People who set electoral ball rolling in free India (With Image)

March 31st, 2009 - 12:57 pm ICT by IANS  

By Vishal Gulati
Shimla, March 31 (IANS) The tribals of Himachal Pradesh have a special place in the history of democracy in independent India as they were the first to cast their votes.

The residents of remote Kinnaur, Chamba and Lahaul and Spiti districts were months ahead of the rest of the nation in exercising their franchise for the first general elections in 1951-52.

“The voters of Kinnaur, Chamba and Lahaul and Spiti voted in October 1951 while the rest of the country voted between December 1951 and February 1952. This was done to ensure that snowfall did not deprive the tribals of the privilege of exercising their franchise,” Anil Khachi, the state chief electoral officer, told IANS.

“There were no proper roads at that time. The ballot boxes were transported on horseback,” said octogenarian Dharmu Ram of Tholang village in Lahaul and Spiti district.

Prem Prakash, a school teacher from Chang Ho village in Kinnaur, said: “I vividly remember my grandfather huffing and puffing to reach the only polling station located over 30 km from our house. The rugged mountainous terrain made it difficult for him to walk.

“At that time there was no enthusiasm among the voters as most of them were illiterate. People hardly knew the names of the candidates but felt happy that they voted for Panditji (Jawaharlal Nehru),” he added.

As per the records of the state election department, nonagenarian Shyam Saran was among the first to vote at the polling booth in Kinnaur’s Kalpa village, now renamed Chini, on Oct 25, 1951.

The department has a video recording of him casting his vote during the 2007 assembly elections at a polling booth located at an altitude of over 10,000 feet. However, officials are not aware of his whereabouts now.

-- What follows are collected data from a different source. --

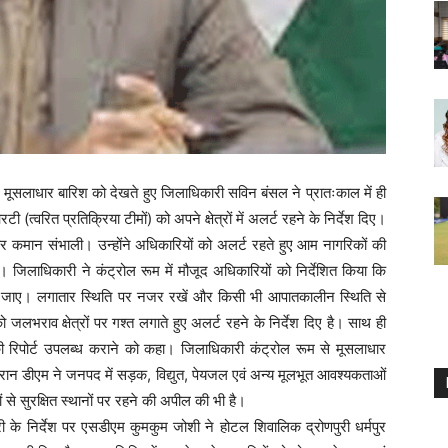
 मूसलाधार बारिश को देखते हुए जिलाधिकारी सविन बंसल ने प्रातःकाल में ही
रित प्रतिक्रिया टीमों) को अपने क्षेत्रों में अलर्ट रहने के निर्देश दिए।
 कर कमान संभाली। उन्होंने अधिकारियों को अलर्ट रहते हुए आम नागरिकों की
। जिलाधिकारी ने कंट्रोल रूम में मौजूद अधिकारियों को निर्देशित किया कि
हुंचाई जाए। लगातार स्थिति पर नजर रखें और किसी भी आपातकालीन स्थिति से
 जलभराव क्षेत्रों पर गश्त लगाते हुए अलर्ट रहने के निर्देश दिए है। साथ ही
्टि की रिपोर्ट उपलब्ध कराने को कहा। जिलाधिकारी कंट्रोल रूम से मूसलाधार
दौरान डीएम ने जनपद में सड़क, विद्युत, पेयजल एवं अन्य मूलभूत आवश्यकताओं
ं से सुरक्षित स्थानों पर रहने की अपील की भी है।
री के निर्देश पर एसडीएम कुमकुम जोशी ने होटल शिवालिक द्रोणपुरी धर्मपुर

Tribal areas form the Mandi constituency, which was earlier called Mahasu. In 1952, Rajkumari Amrit Kaur of the erstwhile royal family of Kapurthala won.

This time, five-time Congress chief minister Virbhadra Singh - who is contesting the Lok Sabha election after 26 years - and BJP’s three-time MP Maheshwar Singh are the main contestants in Mandi.

Virbhadra Singh’s wife Pratibha Singh is the sitting MP. In 2004, she defeated Maheshwar Singh by 66,566 votes. She had lost to Maheshwar Singh in 1999 by over 131,000 votes.

Of the 1.1 million voters in the constituency, 145,000 live in tribal areas. Lahaul and Spiti has just 22,981 electors against 1.08 million of Kangra district.

The high-altitude polling station Hikkim, which is 15,500 feet above sea level, is also located in this constituency.

“This time 321 people are eligible to vote at the Hikkim station in Spiti division. In 2004, there were 171,” said Khachi.

“The polling exercise is a difficult task in this region as one-third of the polling booths are located at altitudes above 13,000 feet,” he said.

Voting for the Lok Sabha polls will be held in the state May 13.

“The Lahaul valley is still cut off from the rest of the country owing to heavy snow,” said Sher Singh, the Lahaul and Spiti district public relations officer.

“The usual election bustle is still missing here. The poll scene will heat up only with the melting of snow and opening of land routes,” said Hukam Chand of Keylong, the district headquarters of Lahaul and Spiti.